:: Problem description ::
For the material that follows, list every line containing the word "também".

:: Records supplied ::
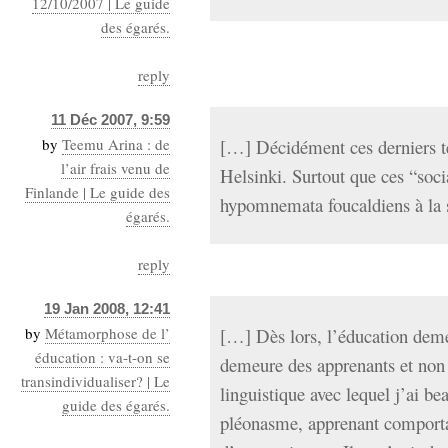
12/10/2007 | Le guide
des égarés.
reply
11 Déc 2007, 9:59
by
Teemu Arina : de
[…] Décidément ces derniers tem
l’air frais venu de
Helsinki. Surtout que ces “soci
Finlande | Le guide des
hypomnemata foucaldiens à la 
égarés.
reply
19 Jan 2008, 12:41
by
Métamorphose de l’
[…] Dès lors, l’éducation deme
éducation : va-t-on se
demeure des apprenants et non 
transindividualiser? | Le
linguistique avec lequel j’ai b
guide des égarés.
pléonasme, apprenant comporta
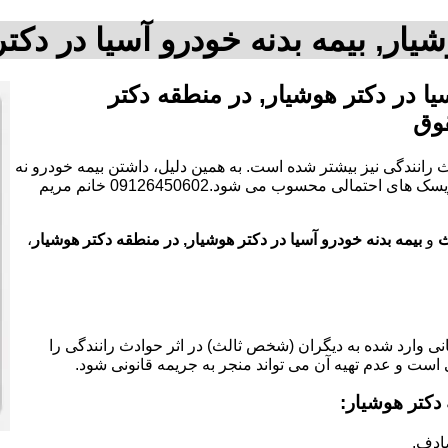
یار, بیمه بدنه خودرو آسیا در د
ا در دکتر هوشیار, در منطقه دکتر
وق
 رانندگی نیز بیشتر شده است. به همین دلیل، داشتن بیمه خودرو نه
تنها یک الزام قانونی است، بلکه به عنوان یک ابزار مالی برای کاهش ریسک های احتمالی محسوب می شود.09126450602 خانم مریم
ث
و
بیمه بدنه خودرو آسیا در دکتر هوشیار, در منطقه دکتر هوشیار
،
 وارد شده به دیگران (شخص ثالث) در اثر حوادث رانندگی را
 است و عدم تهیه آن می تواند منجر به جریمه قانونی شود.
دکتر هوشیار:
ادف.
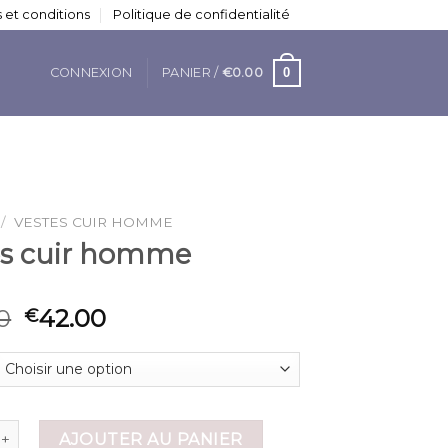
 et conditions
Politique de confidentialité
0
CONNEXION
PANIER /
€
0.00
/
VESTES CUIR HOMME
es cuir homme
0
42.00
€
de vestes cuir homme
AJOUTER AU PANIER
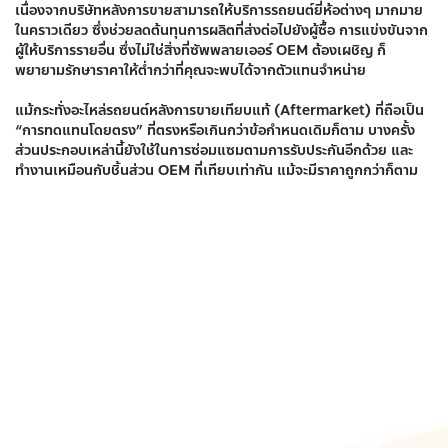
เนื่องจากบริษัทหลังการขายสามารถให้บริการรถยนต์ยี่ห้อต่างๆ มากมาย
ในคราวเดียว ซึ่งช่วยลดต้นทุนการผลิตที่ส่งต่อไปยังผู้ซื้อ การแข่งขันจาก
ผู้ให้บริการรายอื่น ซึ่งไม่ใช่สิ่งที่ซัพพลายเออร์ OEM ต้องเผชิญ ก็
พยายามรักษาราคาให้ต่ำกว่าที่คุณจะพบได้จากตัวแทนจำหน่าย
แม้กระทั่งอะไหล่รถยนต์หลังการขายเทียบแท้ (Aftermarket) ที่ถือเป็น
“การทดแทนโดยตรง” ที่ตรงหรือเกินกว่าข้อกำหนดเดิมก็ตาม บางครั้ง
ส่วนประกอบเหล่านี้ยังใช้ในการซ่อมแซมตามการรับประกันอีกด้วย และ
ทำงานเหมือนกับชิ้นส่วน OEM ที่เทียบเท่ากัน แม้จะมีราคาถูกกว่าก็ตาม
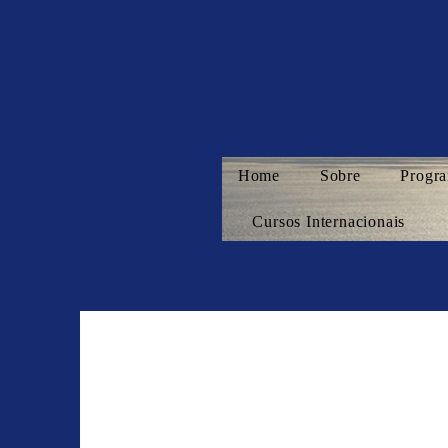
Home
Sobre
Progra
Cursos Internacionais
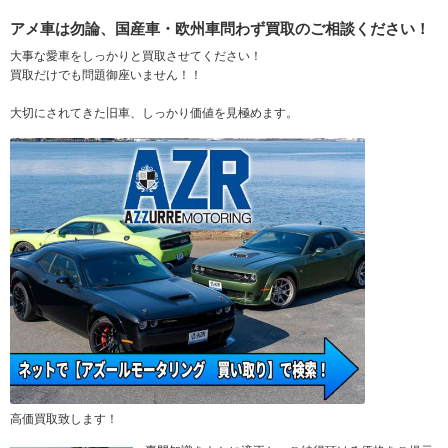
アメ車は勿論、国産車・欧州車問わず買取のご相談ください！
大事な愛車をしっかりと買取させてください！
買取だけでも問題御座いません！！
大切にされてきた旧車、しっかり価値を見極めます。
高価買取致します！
==
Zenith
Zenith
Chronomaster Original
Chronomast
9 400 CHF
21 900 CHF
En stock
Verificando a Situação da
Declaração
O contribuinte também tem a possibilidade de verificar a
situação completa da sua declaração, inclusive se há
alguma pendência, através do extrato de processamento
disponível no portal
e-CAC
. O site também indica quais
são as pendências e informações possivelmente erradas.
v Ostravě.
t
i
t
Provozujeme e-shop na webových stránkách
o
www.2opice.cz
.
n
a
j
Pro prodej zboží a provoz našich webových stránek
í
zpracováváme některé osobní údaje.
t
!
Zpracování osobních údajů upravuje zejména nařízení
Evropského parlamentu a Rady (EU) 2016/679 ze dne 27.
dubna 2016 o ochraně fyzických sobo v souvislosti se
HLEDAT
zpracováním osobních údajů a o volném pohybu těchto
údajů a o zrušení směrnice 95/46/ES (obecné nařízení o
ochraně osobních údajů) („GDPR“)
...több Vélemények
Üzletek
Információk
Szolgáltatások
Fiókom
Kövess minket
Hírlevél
--
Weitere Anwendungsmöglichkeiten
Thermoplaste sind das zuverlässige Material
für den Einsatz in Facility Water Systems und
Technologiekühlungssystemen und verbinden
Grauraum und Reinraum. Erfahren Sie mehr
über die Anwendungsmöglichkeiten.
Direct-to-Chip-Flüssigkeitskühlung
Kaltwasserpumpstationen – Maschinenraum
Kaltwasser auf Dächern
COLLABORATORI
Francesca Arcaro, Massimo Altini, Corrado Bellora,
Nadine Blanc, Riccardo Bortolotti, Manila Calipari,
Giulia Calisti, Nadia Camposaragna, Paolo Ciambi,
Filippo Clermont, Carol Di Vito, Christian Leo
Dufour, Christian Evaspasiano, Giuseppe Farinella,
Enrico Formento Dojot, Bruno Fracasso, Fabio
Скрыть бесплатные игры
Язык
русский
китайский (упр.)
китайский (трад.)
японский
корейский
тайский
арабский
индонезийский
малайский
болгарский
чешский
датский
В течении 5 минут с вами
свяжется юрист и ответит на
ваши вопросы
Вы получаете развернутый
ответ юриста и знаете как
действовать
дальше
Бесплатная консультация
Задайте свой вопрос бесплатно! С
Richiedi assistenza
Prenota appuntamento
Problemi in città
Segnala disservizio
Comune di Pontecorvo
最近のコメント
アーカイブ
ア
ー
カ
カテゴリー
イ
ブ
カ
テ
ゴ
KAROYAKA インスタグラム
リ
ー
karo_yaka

:: Output ::
O contribuinte também tem a possibilidade de verificar a
. O site também indica quais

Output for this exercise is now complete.